[Dataset records]
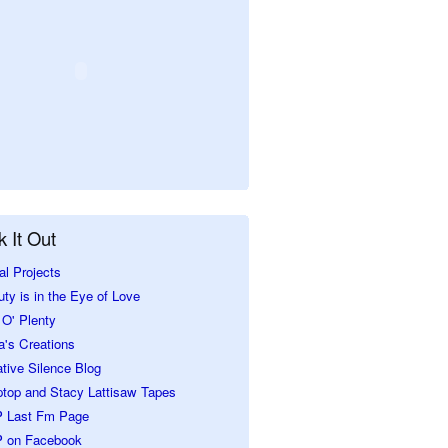
 It Out
al Projects
ty is in the Eye of Love
O' Plenty
a's Creations
tive Silence Blog
ptop and Stacy Lattisaw Tapes
 Last Fm Page
 on Facebook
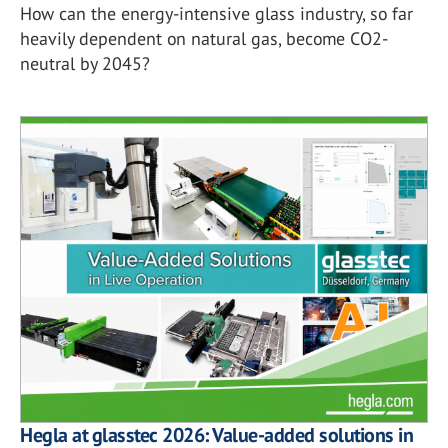
How can the energy-intensive glass industry, so far
heavily dependent on natural gas, become CO2-
neutral by 2045?
Hegla at glasstec 2026: Value-added solutions in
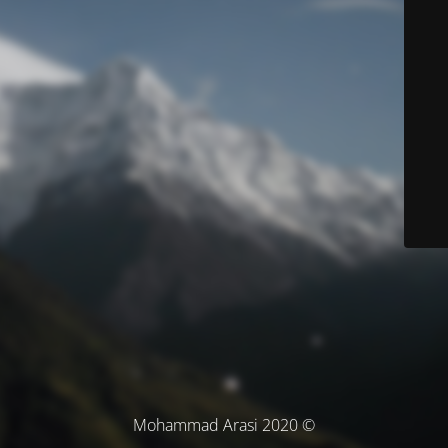
© Mohammad Arasi 2020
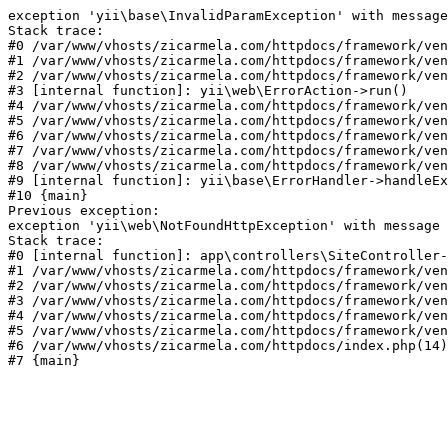
exception 'yii\base\InvalidParamException' with message
Stack trace:

#0 /var/www/vhosts/zicarmela.com/httpdocs/framework/ven
#1 /var/www/vhosts/zicarmela.com/httpdocs/framework/ven
#2 /var/www/vhosts/zicarmela.com/httpdocs/framework/ven
#3 [internal function]: yii\web\ErrorAction->run()

#4 /var/www/vhosts/zicarmela.com/httpdocs/framework/ven
#5 /var/www/vhosts/zicarmela.com/httpdocs/framework/ven
#6 /var/www/vhosts/zicarmela.com/httpdocs/framework/ven
#7 /var/www/vhosts/zicarmela.com/httpdocs/framework/ven
#8 /var/www/vhosts/zicarmela.com/httpdocs/framework/ven
#9 [internal function]: yii\base\ErrorHandler->handleEx
#10 {main}

Previous exception:

exception 'yii\web\NotFoundHttpException' with message 
Stack trace:

#0 [internal function]: app\controllers\SiteController-
#1 /var/www/vhosts/zicarmela.com/httpdocs/framework/ven
#2 /var/www/vhosts/zicarmela.com/httpdocs/framework/ven
#3 /var/www/vhosts/zicarmela.com/httpdocs/framework/ven
#4 /var/www/vhosts/zicarmela.com/httpdocs/framework/ven
#5 /var/www/vhosts/zicarmela.com/httpdocs/framework/ven
#6 /var/www/vhosts/zicarmela.com/httpdocs/index.php(14)
#7 {main}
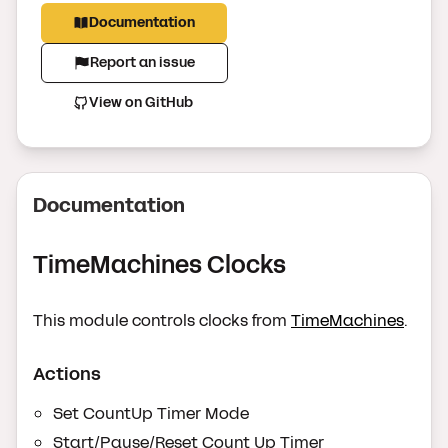
Documentation
Report an issue
View on GitHub
Documentation
TimeMachines Clocks
This module controls clocks from
TimeMachines
.
Actions
Set CountUp Timer Mode
Start/Pause/Reset Count Up Timer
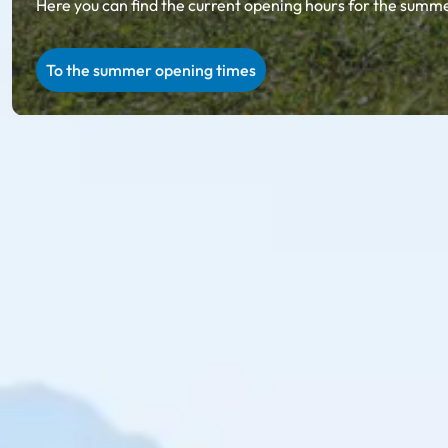
Here you can find the current opening hours for the summer
To the summer opening times
Ski amadé in summer
Summer holiday in Salzburg & Styria
Unparalleled natural scenery, regional specialties on ru
summer in Ski amadé, you will collect incredibly beauti
Explore with the 27 summer cable cars in Ski amadé:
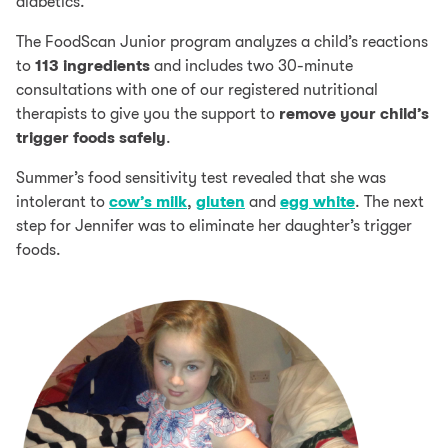
diabetics.
The FoodScan Junior program analyzes a child’s reactions
to
113 ingredients
and includes two 30-minute
consultations with one of our registered nutritional
therapists to give you the support to
remove your child’s
trigger foods safely
.
Summer’s food sensitivity test revealed that she was
intolerant to
cow’s milk
,
gluten
and
egg white
. The next
step for Jennifer was to eliminate her daughter’s trigger
foods.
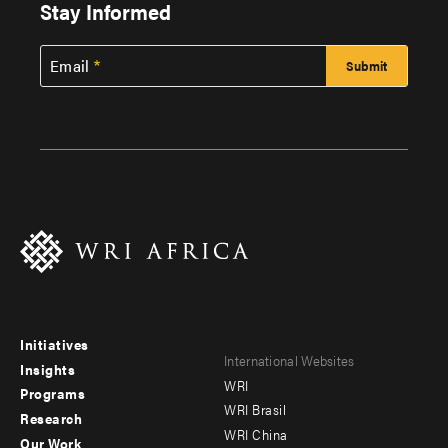
Stay Informed
Email
Initiatives
Footer
Footer
International Websites
Insights
WRI
menu
menu
Programs
WRI Brasil
Research
-
-
WRI China
Our Work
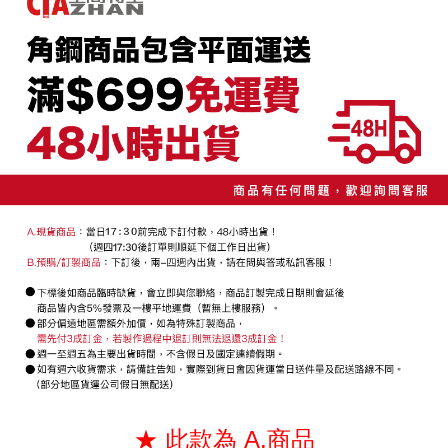
convenient, and secure!
宅配/貨運（特殊地區下單前請先確認運費是否需加價）
transaction will be deemed complete once payment is confirmed.
NT$130/order | Free shipping on orders of NT$699 or more
3. The approved credit limit, available installment terms, and applicable
Simple: No need to register as a member, bind a card, or make a deposit.
fees are subject to the details provided on the subsequent transaction
Convenient: Just provide your mobile number and complete the SMS
confirmation page.
verification to proceed with the checkout.
4. If the transaction is not confirmed within 30 minutes of order placement,
Secure: You can confirm the goods/services before making the payment.
or if the application fails the review process, the order will be
【"AFTEE Buy Now Pay Later" Checkout Process】
automatically canceled. If the OP Pay Later application fails the "manual
review" stage, it means the system scoring criteria were not met; specific
Select "AFTEE Buy Now Pay Later" as the payment method during
evaluation details will not be disclosed.
checkout. You will be redirected to the "AFTEE Buy Now Pay Later"
[Payment Instructions]
checkout page. Complete the SMS verification and confirm the amount to
1. Installment payments made through OP Pay Later are billed separately
finalize the payment.
and are not included in your telecom bill. A payment reminder SMS will be
Within a few days of order placement, you will receive a payment
sent after the monthly billing cycle.
notification SMS.
2. After accessing the bill via the link in the SMS, you may complete your
Within 14 days of receiving the payment notification SMS, click on the link
payment through one of the following channels: convenience store
provided in the message. You can make the payment through various
barcode, Taiwan Mobile retail stores, bank transfer, JKOPay, or iPASS
methods, including convenience stores, ATMs, online banking, etc. Once
MONEY.
the payment is made, the transaction is considered complete.
※ Please note: You don't need to make the payment immediately upon
[Important Notes]
completing the checkout process. However, if you wish to cancel the
1. This service is provided by Taiwan Mobile Co., Ltd. (the “Company”),
order, please contact the store where you made the purchase. Orders
allowing customers to purchase goods or services through this service at
canceled without the store's consent will still be considered valid, and you
the time of transaction. The receivables from the purchase or installment
will be required to settle the payment through AFTEE Buy Now Pay Later.
payments are transferred by the merchant to the Company, and customers
※ The status of the transaction and payment should be based on the
shall make payments according to the agreement using the Company’s
★ 此款為 A.商品
information displayed on the "AFTEE Buy Now Pay Later" checkout page.
billing system.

[Problem details]
If a line in the records contains the word "natural", copy it.

[Output of the exercise]
heavily dependent on natural gas, become CO2-
Unparalleled natural scenery, regional specialties on ru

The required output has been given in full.